> _Data listing_:
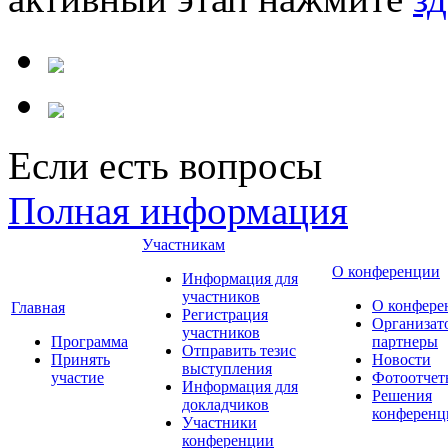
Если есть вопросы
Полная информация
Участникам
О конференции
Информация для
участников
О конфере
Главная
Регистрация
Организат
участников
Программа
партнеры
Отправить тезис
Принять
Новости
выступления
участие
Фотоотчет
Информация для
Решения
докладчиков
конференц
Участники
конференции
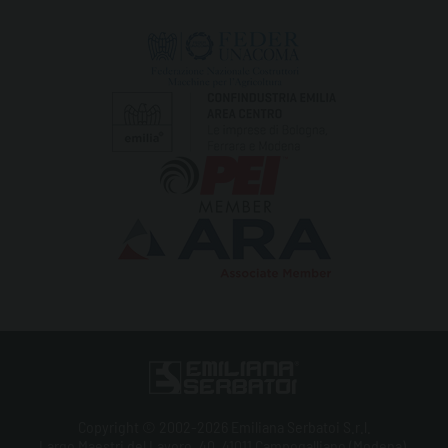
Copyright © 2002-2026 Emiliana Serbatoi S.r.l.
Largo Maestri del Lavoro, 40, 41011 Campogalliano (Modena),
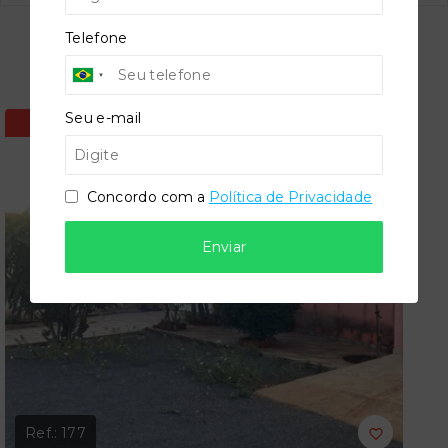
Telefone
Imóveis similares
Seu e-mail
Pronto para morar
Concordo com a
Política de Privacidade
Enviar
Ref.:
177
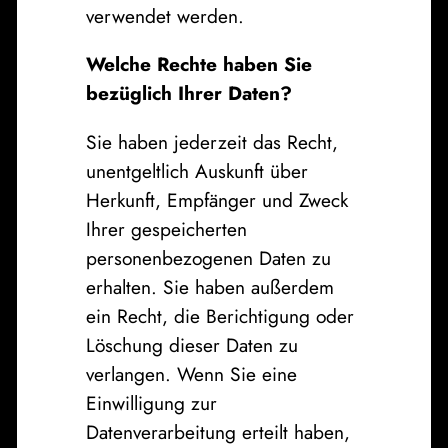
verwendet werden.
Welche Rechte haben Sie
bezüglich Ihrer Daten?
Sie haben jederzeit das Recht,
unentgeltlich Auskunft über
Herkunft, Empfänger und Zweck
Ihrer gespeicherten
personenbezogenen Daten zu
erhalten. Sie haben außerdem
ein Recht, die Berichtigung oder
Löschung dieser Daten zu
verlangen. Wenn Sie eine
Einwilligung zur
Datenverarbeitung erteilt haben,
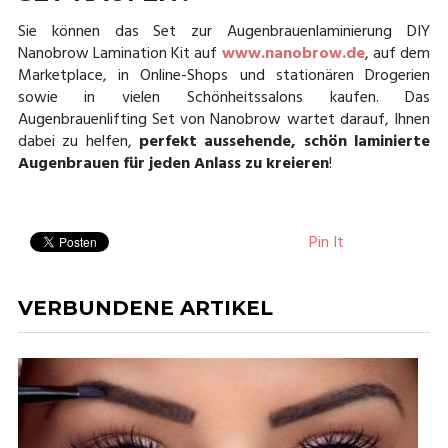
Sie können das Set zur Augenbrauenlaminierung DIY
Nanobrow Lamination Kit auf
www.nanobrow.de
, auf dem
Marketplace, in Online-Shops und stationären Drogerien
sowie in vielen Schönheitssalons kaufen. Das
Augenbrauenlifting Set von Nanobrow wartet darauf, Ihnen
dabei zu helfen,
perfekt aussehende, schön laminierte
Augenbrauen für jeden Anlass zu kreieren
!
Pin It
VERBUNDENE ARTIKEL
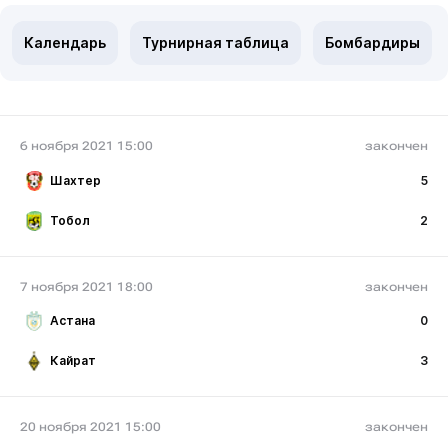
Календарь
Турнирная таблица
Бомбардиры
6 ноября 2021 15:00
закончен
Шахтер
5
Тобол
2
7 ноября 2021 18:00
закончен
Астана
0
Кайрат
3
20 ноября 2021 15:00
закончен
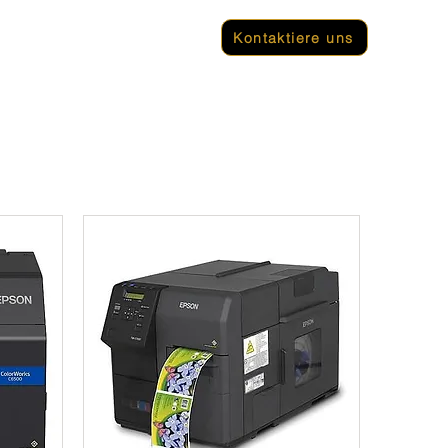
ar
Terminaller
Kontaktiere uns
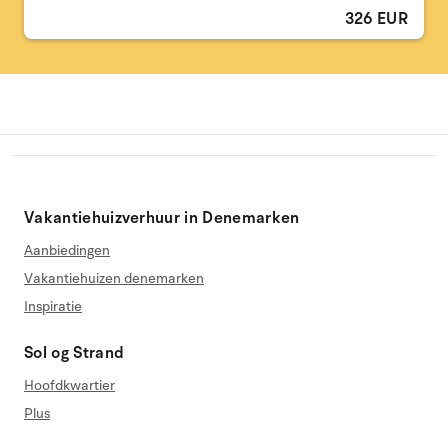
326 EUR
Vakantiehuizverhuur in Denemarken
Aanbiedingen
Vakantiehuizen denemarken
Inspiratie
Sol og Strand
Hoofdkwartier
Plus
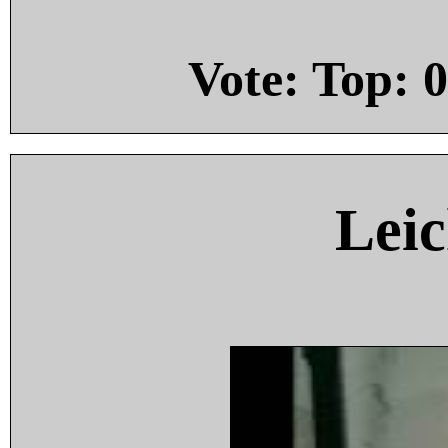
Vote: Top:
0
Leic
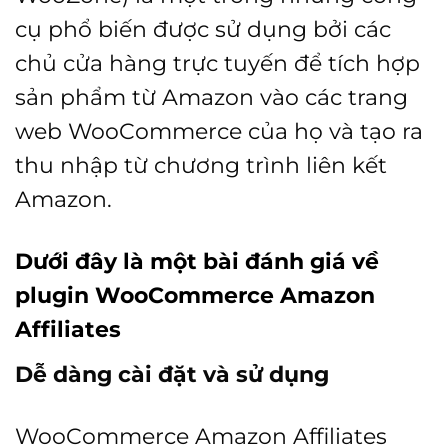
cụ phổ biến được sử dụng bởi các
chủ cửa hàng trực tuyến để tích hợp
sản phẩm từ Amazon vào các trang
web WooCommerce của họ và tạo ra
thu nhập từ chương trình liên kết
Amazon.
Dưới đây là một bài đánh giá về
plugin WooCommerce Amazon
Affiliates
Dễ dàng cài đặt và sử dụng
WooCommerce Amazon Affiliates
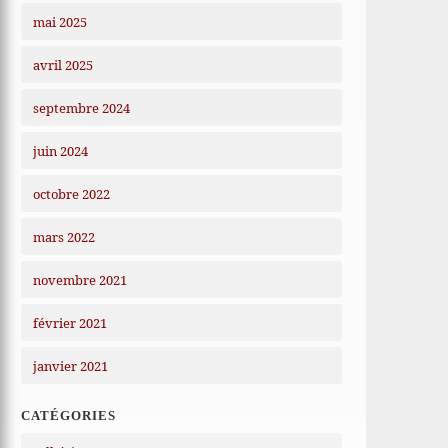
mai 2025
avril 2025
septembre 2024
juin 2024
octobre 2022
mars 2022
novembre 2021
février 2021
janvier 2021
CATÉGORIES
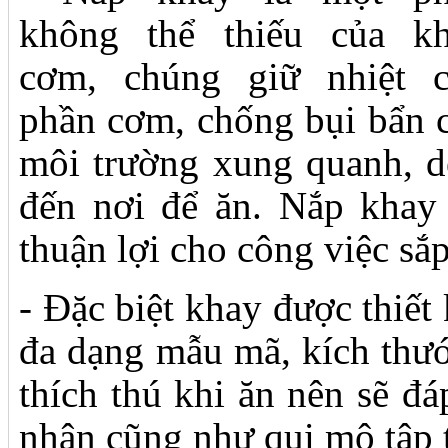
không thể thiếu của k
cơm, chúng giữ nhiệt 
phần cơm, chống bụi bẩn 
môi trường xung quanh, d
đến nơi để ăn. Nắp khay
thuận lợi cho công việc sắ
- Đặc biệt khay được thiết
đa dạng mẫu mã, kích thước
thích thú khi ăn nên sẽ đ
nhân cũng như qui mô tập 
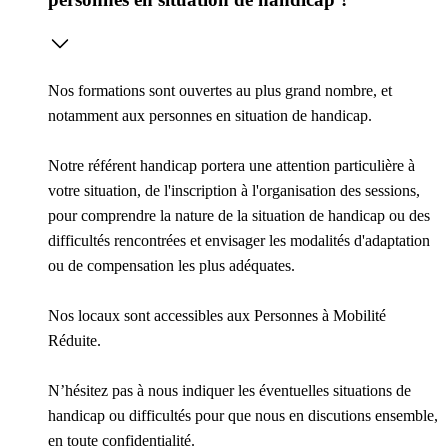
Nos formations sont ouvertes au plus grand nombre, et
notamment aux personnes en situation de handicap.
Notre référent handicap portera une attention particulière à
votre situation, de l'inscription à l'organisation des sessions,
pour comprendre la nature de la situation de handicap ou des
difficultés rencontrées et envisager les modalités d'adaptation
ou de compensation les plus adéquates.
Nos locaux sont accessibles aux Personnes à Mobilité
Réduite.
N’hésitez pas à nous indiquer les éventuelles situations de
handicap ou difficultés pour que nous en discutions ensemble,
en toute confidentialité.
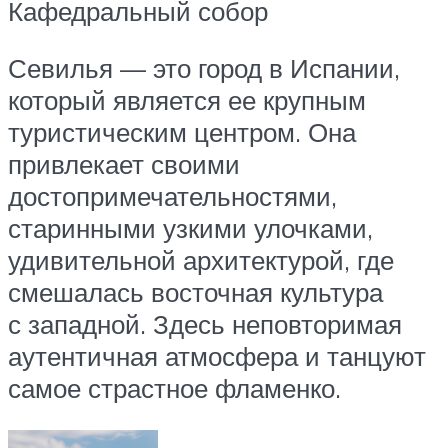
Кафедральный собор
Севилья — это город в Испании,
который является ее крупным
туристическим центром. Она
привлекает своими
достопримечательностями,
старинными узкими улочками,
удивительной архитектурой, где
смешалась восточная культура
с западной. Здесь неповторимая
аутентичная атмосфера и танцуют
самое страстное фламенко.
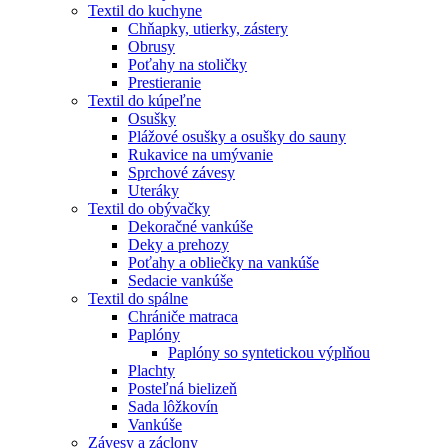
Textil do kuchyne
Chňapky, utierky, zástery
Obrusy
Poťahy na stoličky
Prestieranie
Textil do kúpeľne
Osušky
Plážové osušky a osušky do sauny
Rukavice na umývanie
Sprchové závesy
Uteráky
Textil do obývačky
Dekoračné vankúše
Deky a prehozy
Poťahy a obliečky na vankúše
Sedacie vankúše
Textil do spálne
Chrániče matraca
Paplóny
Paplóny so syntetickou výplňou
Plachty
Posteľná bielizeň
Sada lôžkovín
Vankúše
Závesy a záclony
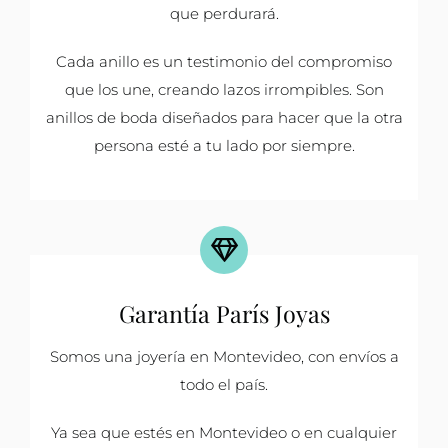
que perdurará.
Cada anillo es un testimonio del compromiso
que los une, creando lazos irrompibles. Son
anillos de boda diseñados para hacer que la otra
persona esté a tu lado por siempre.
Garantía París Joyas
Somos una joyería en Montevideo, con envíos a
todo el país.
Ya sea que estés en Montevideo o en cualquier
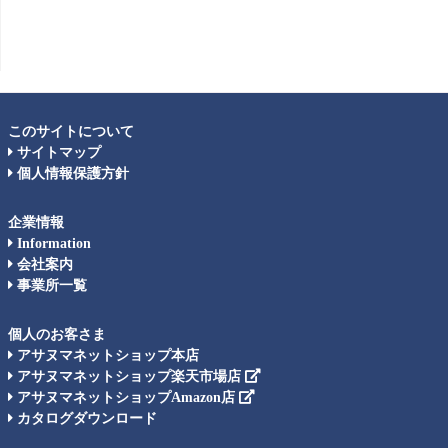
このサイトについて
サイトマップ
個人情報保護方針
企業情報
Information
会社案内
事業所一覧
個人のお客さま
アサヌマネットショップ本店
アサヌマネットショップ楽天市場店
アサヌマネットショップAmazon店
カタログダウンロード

> _What is expected_: When pictures appear in the records above, leave them out and reproduce exactly each line from the first through the line containing "Herkunft, Empfänger und Zweck", both included.

> _Written response_:
Если есть вопросы
Полная информация
Участникам
О конференции
Информация для
участников
О конфере
Главная
Регистрация
Организат
участников
Программа
партнеры
Отправить тезис
Принять
Новости
выступления
участие
Фотоотчет
Информация для
Решения
докладчиков
конференц
Участники
конференции
Copyright © 2002-2026 Emiliana Serbatoi S.r.l.
Largo Maestri del Lavoro, 40, 41011 Campogalliano (Modena),
Telefone
Imóveis similares
Seu e-mail
Pronto para morar
Concordo com a
Política de Privacidade
Enviar
Ref.:
177
verwendet werden.
Welche Rechte haben Sie
bezüglich Ihrer Daten?
Sie haben jederzeit das Recht,
unentgeltlich Auskunft über
Herkunft, Empfänger und Zweck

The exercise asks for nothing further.